I have found myself besieged by young women of late, all of them emailing me about their inabilities to orgasm. I find myself having to keep explain to them that they got to love themselves — physically and emotionally — before they can handle the Big O. The odds are against them, though, and it’s largely why we sexually peak in our 30s. As young women, we suffer through the most inexplicable expectations from society and the hang-ups we develop are legion. There was a good mainstream example last year in the form of a short-lived TV show called Life as We Know It, with Kelly Osborne in it. A guy fell for her, but admitted he couldn’t handle having her as a girlfriend, because what would his buddies think if he was slapping thighs with a tubby girl?
We live in a society that’s so hung up on appearances that we’ve forgotten the beauty that comes from within. We’ve forgotten how incredibly hot and sexy it can be when someone simply digs themselves for who they are, regardless of their appearance, and can bring that passion and goodness into play in every thing they do every day.
I recall once being asked why I wanted to lose weight.
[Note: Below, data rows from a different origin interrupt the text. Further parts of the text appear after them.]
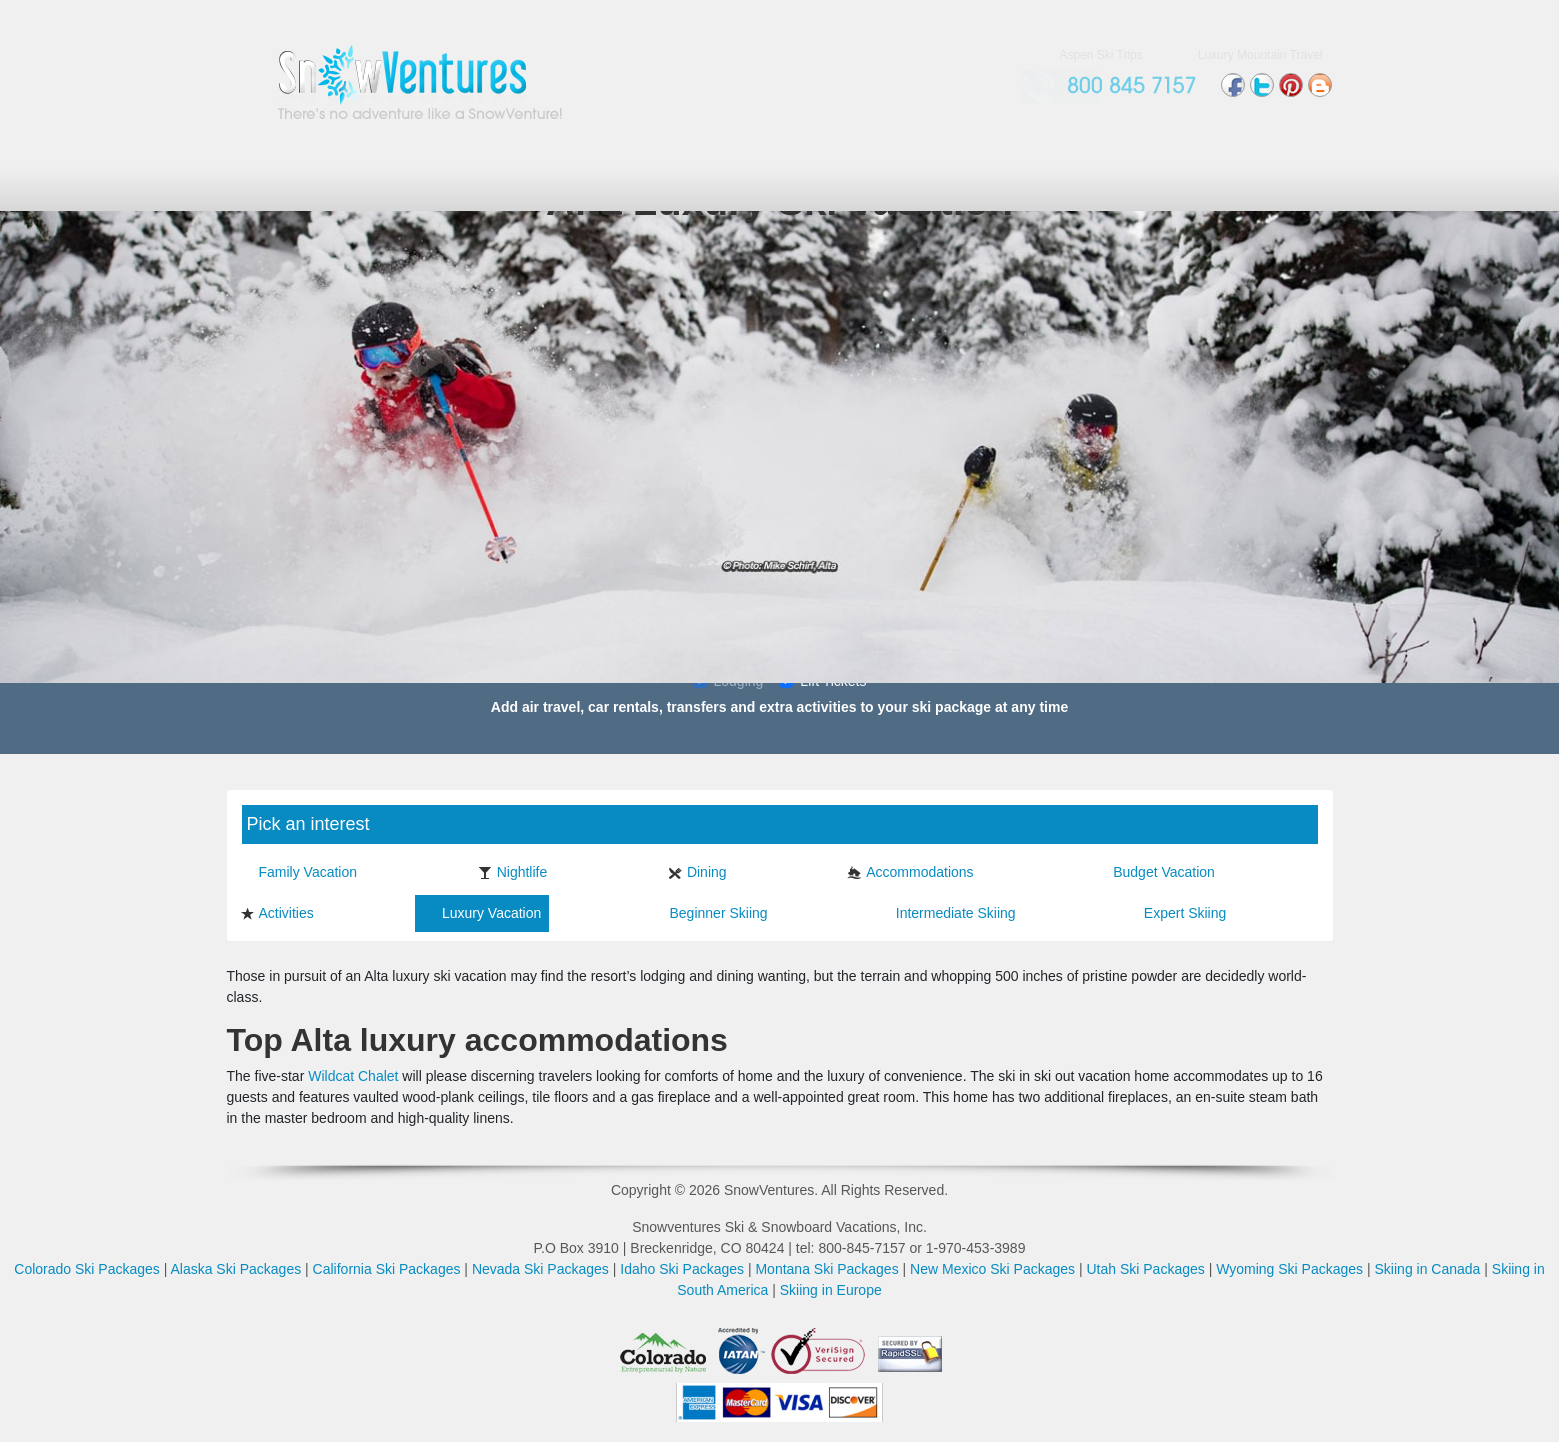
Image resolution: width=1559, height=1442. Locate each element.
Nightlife (513, 872)
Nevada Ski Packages (540, 1269)
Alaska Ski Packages (235, 1269)
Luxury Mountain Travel (1260, 55)
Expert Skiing (1175, 913)
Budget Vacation (1154, 872)
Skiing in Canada (1428, 1269)
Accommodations (910, 872)
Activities (277, 913)
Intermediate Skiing (946, 913)
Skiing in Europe (831, 1290)
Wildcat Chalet (353, 1076)
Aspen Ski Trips (1100, 55)
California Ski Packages (387, 1269)
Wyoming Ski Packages (1289, 1269)
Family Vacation (299, 872)
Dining (697, 872)
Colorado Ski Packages (87, 1269)
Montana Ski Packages (826, 1269)
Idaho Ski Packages (682, 1269)
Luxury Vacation (482, 913)
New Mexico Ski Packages (992, 1269)
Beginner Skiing (709, 913)
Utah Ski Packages (1145, 1269)
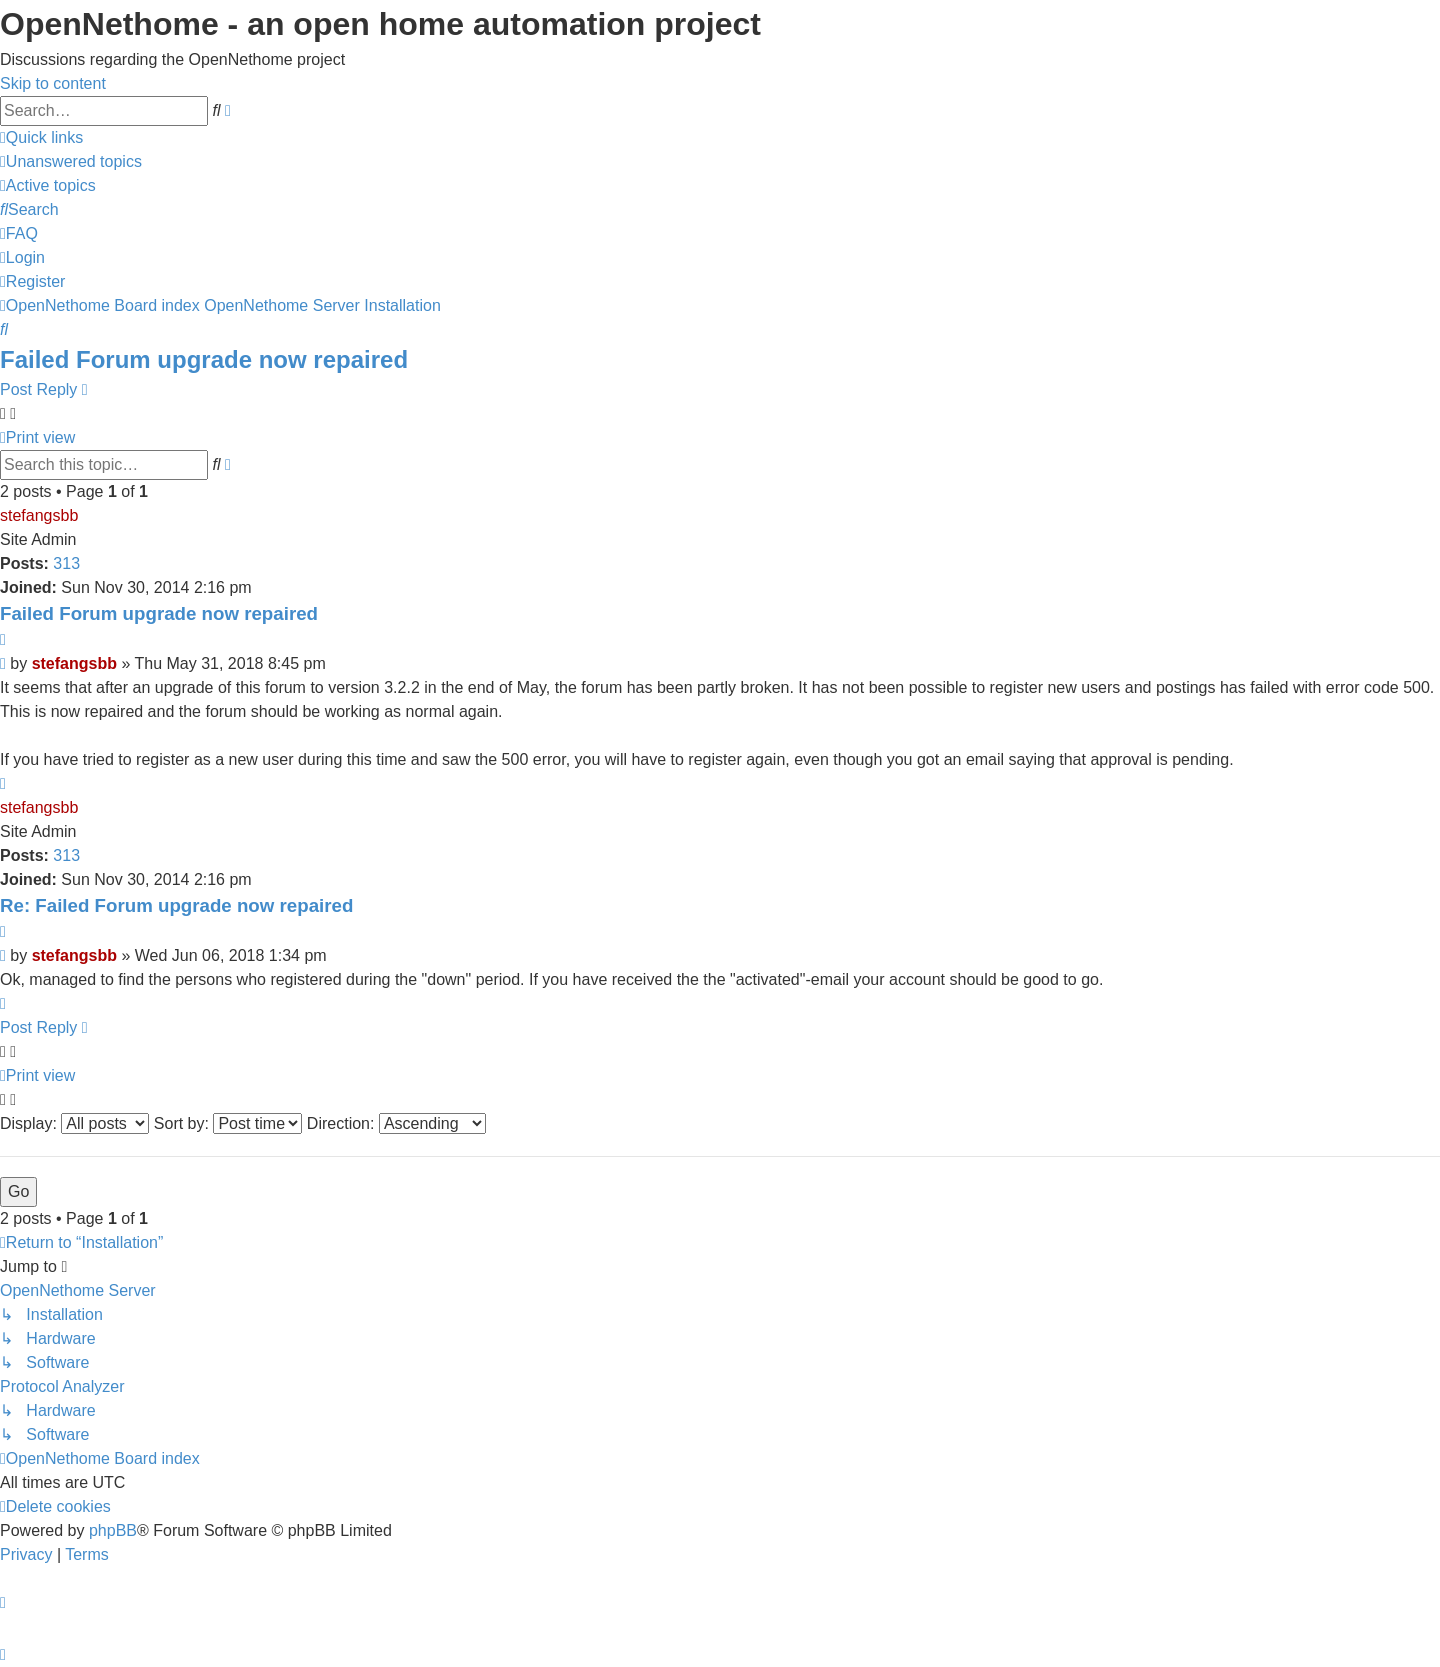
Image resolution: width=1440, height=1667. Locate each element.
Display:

I bit my lip, looked at the ground, thought about it, and responded “Because I want my inside beauty to match my outsides.”
These days, on a good day, I know I already match. In the last decade of my life, I have overcome enormous obstacles — the death of a parent, massive debt, illnesses, a couple near-death experiences, and writer’s block that hounded me for half a decade. But my greatest accomplishment is this: Loving myself.
One of my all-time favourite quotes is Oscar Wilde’s. “To love one’s self is the beginning of a life-long romance.” What can I say? I’m a romantic at heart, and now it shows.